EXERCISE PROMPT: Starting at the line with "单的拖拽就实现一个定制化的表单信息。" and going on through the line with "vår nettside (Funksjonelle)", reproduce each line in the records below exactly and nothing more.
___ INPUT DATA ___
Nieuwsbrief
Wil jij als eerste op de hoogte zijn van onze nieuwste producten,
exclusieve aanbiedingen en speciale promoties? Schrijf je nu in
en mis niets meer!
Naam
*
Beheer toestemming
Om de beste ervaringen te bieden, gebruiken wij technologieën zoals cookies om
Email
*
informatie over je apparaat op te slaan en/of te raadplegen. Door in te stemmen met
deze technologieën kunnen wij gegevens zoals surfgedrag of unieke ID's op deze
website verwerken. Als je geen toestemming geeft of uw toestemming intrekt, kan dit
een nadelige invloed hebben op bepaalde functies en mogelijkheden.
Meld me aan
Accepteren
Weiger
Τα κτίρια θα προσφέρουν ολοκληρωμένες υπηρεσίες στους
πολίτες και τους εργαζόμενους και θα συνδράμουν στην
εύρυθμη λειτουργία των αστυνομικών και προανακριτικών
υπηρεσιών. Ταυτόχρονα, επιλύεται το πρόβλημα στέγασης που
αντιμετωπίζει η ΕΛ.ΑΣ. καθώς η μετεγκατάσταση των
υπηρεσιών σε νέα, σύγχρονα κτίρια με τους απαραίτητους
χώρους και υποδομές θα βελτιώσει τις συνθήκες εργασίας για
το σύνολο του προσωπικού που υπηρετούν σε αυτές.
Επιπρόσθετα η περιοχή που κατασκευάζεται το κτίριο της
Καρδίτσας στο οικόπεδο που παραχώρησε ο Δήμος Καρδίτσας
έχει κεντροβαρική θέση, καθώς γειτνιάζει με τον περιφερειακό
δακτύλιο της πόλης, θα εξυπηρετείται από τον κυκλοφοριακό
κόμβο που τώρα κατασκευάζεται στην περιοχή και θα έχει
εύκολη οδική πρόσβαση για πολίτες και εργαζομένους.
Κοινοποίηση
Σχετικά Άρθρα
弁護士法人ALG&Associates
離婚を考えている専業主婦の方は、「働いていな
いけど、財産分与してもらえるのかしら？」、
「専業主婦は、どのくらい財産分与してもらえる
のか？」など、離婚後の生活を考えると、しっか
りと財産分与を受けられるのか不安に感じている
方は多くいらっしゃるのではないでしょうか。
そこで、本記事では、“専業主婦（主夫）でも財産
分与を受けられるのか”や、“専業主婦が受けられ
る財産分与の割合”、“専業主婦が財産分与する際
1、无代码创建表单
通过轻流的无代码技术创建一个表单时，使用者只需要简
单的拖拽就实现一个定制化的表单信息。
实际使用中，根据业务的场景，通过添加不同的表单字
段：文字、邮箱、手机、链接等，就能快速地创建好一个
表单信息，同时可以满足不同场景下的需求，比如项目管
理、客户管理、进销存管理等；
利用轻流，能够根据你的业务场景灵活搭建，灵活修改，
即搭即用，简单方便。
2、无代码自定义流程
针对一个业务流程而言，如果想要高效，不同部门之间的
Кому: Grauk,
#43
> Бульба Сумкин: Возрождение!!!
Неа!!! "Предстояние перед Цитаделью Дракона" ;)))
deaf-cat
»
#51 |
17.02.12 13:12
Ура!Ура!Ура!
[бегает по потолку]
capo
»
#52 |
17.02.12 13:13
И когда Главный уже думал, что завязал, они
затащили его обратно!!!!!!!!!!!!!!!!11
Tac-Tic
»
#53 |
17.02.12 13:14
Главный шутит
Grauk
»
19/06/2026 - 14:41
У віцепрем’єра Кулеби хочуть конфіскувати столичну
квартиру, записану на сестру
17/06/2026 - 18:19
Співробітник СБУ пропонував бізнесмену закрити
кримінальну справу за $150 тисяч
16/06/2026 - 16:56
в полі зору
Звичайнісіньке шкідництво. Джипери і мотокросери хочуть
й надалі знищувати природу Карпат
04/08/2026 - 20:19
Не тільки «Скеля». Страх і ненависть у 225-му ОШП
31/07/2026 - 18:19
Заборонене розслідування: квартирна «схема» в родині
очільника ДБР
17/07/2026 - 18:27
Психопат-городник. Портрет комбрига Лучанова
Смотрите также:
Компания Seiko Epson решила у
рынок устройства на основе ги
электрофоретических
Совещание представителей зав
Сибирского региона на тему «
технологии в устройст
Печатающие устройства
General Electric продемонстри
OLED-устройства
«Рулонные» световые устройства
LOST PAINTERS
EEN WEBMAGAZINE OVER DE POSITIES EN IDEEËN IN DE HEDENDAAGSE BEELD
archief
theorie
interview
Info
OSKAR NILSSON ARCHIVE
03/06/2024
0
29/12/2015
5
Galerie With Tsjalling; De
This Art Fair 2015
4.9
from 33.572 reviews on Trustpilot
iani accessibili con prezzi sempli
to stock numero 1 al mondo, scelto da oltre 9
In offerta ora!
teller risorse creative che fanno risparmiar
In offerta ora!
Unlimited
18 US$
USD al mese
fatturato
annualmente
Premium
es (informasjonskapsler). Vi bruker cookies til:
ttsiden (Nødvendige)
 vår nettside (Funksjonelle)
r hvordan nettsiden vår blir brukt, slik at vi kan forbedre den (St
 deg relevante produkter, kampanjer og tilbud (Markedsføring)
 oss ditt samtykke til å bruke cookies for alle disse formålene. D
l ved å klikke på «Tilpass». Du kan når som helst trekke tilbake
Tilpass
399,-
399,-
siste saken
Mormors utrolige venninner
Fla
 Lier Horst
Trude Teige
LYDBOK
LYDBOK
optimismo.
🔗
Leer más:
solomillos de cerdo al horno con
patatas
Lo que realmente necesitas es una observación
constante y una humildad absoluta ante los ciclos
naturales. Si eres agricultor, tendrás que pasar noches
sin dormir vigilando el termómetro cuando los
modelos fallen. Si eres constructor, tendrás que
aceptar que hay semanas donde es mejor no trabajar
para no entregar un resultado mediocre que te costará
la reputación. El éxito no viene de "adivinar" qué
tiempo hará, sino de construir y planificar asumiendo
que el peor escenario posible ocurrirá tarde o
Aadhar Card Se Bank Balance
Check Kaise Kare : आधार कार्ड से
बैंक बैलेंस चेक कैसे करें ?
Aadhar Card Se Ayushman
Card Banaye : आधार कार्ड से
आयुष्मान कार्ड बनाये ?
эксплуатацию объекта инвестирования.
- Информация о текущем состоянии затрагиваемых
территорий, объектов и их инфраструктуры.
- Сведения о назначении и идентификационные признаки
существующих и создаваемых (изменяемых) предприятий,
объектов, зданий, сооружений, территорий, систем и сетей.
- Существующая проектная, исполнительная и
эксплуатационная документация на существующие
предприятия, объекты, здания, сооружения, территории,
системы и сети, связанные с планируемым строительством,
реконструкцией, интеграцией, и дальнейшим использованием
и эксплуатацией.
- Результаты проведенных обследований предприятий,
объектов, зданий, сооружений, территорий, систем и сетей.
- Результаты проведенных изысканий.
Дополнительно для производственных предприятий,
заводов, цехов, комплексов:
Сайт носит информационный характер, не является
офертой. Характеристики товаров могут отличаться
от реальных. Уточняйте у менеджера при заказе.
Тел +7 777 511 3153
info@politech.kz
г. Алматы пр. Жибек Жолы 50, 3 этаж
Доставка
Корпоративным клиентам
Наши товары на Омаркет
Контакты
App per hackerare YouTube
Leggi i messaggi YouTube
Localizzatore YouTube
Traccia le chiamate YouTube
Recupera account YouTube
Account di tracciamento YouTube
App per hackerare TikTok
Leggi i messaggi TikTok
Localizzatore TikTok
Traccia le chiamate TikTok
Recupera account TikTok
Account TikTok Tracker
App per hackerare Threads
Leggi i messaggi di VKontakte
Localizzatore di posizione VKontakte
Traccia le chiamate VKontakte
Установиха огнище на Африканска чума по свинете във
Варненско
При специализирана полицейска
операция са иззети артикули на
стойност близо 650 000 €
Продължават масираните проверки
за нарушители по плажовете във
___
COMPLETED EXERCISE:
单的拖拽就实现一个定制化的表单信息。
实际使用中，根据业务的场景，通过添加不同的表单字
段：文字、邮箱、手机、链接等，就能快速地创建好一个
表单信息，同时可以满足不同场景下的需求，比如项目管
理、客户管理、进销存管理等；
利用轻流，能够根据你的业务场景灵活搭建，灵活修改，
即搭即用，简单方便。
2、无代码自定义流程
针对一个业务流程而言，如果想要高效，不同部门之间的
Кому: Grauk,
#43
> Бульба Сумкин: Возрождение!!!
Неа!!! "Предстояние перед Цитаделью Дракона" ;)))
deaf-cat
»
#51 |
17.02.12 13:12
Ура!Ура!Ура!
[бегает по потолку]
capo
»
#52 |
17.02.12 13:13
И когда Главный уже думал, что завязал, они
затащили его обратно!!!!!!!!!!!!!!!!11
Tac-Tic
»
#53 |
17.02.12 13:14
Главный шутит
Grauk
»
19/06/2026 - 14:41
У віцепрем’єра Кулеби хочуть конфіскувати столичну
квартиру, записану на сестру
17/06/2026 - 18:19
Співробітник СБУ пропонував бізнесмену закрити
кримінальну справу за $150 тисяч
16/06/2026 - 16:56
в полі зору
Звичайнісіньке шкідництво. Джипери і мотокросери хочуть
й надалі знищувати природу Карпат
04/08/2026 - 20:19
Не тільки «Скеля». Страх і ненависть у 225-му ОШП
31/07/2026 - 18:19
Заборонене розслідування: квартирна «схема» в родині
очільника ДБР
17/07/2026 - 18:27
Психопат-городник. Портрет комбрига Лучанова
Смотрите также:
Компания Seiko Epson решила у
рынок устройства на основе ги
электрофоретических
Совещание представителей зав
Сибирского региона на тему «
технологии в устройст
Печатающие устройства
General Electric продемонстри
OLED-устройства
«Рулонные» световые устройства
LOST PAINTERS
EEN WEBMAGAZINE OVER DE POSITIES EN IDEEËN IN DE HEDENDAAGSE BEELD
archief
theorie
interview
Info
OSKAR NILSSON ARCHIVE
03/06/2024
0
29/12/2015
5
Galerie With Tsjalling; De
This Art Fair 2015
4.9
from 33.572 reviews on Trustpilot
iani accessibili con prezzi sempli
to stock numero 1 al mondo, scelto da oltre 9
In offerta ora!
teller risorse creative che fanno risparmiar
In offerta ora!
Unlimited
18 US$
USD al mese
fatturato
annualmente
Premium
es (informasjonskapsler). Vi bruker cookies til:
ttsiden (Nødvendige)
 vår nettside (Funksjonelle)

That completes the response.